● **Task to complete**
Only the lines from the one containing "от 25 940 руб." to the end of the material belong in your answer. Please copy them word for word.

● **Data for review**
# # # # # # #
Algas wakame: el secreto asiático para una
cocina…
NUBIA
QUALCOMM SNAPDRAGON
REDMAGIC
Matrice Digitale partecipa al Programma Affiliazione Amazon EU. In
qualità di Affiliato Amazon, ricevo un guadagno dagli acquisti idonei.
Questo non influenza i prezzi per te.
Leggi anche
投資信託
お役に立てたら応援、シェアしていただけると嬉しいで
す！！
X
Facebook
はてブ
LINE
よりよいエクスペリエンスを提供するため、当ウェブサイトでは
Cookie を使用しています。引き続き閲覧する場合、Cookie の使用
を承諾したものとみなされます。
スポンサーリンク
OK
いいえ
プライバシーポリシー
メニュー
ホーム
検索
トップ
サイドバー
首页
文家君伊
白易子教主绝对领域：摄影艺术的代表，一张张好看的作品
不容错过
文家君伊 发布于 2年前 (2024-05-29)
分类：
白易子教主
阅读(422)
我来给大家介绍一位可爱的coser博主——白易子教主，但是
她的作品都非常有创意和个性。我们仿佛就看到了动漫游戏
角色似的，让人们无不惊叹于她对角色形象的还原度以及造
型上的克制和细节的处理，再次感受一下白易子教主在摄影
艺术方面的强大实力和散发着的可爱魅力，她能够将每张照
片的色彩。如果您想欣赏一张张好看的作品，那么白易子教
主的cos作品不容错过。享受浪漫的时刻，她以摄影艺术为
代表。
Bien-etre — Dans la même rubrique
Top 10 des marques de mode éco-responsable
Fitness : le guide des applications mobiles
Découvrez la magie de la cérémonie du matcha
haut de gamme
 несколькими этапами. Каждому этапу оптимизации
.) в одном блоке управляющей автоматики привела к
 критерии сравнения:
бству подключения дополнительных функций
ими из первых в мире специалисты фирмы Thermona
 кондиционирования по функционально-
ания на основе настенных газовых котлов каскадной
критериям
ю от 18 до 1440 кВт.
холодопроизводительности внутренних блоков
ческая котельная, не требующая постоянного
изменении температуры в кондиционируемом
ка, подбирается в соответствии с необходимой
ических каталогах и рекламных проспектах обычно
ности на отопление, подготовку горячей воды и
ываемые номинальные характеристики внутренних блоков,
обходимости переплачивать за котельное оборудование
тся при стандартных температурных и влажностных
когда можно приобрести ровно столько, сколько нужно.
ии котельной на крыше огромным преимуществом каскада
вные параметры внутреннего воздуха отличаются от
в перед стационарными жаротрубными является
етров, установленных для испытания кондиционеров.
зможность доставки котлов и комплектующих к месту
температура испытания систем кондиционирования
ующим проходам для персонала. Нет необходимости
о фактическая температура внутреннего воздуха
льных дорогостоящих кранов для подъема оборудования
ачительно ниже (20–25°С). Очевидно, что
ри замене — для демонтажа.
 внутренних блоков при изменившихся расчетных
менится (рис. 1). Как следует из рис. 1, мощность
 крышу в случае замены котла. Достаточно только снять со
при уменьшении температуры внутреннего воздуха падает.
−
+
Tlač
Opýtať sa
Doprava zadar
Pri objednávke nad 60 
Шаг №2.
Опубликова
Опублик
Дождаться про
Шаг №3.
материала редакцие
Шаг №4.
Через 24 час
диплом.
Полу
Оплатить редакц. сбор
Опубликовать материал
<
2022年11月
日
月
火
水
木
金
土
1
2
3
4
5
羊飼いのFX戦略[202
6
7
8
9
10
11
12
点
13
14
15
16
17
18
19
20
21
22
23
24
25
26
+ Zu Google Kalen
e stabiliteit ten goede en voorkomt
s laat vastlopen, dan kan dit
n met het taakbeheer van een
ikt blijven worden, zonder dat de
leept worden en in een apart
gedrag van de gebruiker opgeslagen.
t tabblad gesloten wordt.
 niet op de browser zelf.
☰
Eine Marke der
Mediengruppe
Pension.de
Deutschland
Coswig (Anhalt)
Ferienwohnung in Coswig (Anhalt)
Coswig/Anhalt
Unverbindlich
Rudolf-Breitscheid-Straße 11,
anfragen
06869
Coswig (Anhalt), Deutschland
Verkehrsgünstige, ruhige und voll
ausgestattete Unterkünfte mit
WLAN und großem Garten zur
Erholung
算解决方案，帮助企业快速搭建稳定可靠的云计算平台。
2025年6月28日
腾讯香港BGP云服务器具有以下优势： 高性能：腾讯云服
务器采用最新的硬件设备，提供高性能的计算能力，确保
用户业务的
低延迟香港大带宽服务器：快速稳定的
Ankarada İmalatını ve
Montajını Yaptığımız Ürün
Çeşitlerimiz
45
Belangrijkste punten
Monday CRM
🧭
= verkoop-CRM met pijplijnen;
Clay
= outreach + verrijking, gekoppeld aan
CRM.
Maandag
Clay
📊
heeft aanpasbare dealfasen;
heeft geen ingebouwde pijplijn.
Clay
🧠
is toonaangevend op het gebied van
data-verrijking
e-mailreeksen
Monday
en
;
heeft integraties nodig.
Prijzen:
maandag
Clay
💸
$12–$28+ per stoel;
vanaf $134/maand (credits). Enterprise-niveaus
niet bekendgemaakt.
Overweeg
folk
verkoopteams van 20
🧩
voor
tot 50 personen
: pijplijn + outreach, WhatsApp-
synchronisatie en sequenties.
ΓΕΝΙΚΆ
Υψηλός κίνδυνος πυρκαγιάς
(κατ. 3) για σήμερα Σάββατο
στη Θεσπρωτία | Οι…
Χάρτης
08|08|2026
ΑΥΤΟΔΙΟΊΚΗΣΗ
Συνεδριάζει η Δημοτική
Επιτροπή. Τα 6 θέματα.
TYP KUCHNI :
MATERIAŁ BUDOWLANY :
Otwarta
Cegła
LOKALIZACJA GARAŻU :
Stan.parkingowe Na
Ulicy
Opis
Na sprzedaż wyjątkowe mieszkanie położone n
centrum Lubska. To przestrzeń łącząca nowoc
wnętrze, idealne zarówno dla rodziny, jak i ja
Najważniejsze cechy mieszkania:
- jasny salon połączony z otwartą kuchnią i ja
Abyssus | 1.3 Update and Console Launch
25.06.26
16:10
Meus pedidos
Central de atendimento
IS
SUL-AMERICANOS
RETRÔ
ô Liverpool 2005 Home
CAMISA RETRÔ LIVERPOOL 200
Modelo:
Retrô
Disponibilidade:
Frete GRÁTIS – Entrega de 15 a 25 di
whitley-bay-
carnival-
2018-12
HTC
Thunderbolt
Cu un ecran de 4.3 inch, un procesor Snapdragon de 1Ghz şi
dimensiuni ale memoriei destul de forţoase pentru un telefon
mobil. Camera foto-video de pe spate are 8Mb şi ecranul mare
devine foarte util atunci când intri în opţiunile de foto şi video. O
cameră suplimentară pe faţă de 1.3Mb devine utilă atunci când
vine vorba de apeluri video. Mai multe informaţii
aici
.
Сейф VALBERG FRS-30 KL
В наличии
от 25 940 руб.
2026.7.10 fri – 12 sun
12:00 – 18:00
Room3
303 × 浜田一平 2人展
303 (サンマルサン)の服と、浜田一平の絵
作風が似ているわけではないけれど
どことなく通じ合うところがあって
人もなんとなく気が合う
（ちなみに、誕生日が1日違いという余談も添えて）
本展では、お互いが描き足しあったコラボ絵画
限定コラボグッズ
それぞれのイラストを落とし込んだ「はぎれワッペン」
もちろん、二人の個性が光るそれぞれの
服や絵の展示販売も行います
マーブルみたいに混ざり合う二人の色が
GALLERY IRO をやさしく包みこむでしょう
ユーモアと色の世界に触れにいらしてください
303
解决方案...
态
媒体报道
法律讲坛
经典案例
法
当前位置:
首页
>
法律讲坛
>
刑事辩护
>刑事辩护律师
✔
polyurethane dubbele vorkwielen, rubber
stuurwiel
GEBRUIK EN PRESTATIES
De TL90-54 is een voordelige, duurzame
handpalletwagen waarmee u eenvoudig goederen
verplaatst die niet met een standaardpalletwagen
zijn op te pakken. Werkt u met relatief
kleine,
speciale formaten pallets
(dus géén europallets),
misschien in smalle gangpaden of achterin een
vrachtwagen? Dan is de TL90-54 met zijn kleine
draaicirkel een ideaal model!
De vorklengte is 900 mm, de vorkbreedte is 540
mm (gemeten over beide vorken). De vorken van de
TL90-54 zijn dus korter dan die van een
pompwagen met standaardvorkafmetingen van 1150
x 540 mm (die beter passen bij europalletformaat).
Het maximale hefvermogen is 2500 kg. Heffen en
# # # # # # #
● **Task response**
от 25 940 руб.
2026.7.10 fri – 12 sun
12:00 – 18:00
Room3
303 × 浜田一平 2人展
303 (サンマルサン)の服と、浜田一平の絵
作風が似ているわけではないけれど
どことなく通じ合うところがあって
人もなんとなく気が合う
（ちなみに、誕生日が1日違いという余談も添えて）
本展では、お互いが描き足しあったコラボ絵画
限定コラボグッズ
それぞれのイラストを落とし込んだ「はぎれワッペン」
もちろん、二人の個性が光るそれぞれの
服や絵の展示販売も行います
マーブルみたいに混ざり合う二人の色が
GALLERY IRO をやさしく包みこむでしょう
ユーモアと色の世界に触れにいらしてください
303
解决方案...
态
媒体报道
法律讲坛
经典案例
法
当前位置:
首页
>
法律讲坛
>
刑事辩护
>刑事辩护律师
✔
polyurethane dubbele vorkwielen, rubber
stuurwiel
GEBRUIK EN PRESTATIES
De TL90-54 is een voordelige, duurzame
handpalletwagen waarmee u eenvoudig goederen
verplaatst die niet met een standaardpalletwagen
zijn op te pakken. Werkt u met relatief
kleine,
speciale formaten pallets
(dus géén europallets),
misschien in smalle gangpaden of achterin een
vrachtwagen? Dan is de TL90-54 met zijn kleine
draaicirkel een ideaal model!
De vorklengte is 900 mm, de vorkbreedte is 540
mm (gemeten over beide vorken). De vorken van de
TL90-54 zijn dus korter dan die van een
pompwagen met standaardvorkafmetingen van 1150
x 540 mm (die beter passen bij europalletformaat).
Het maximale hefvermogen is 2500 kg. Heffen en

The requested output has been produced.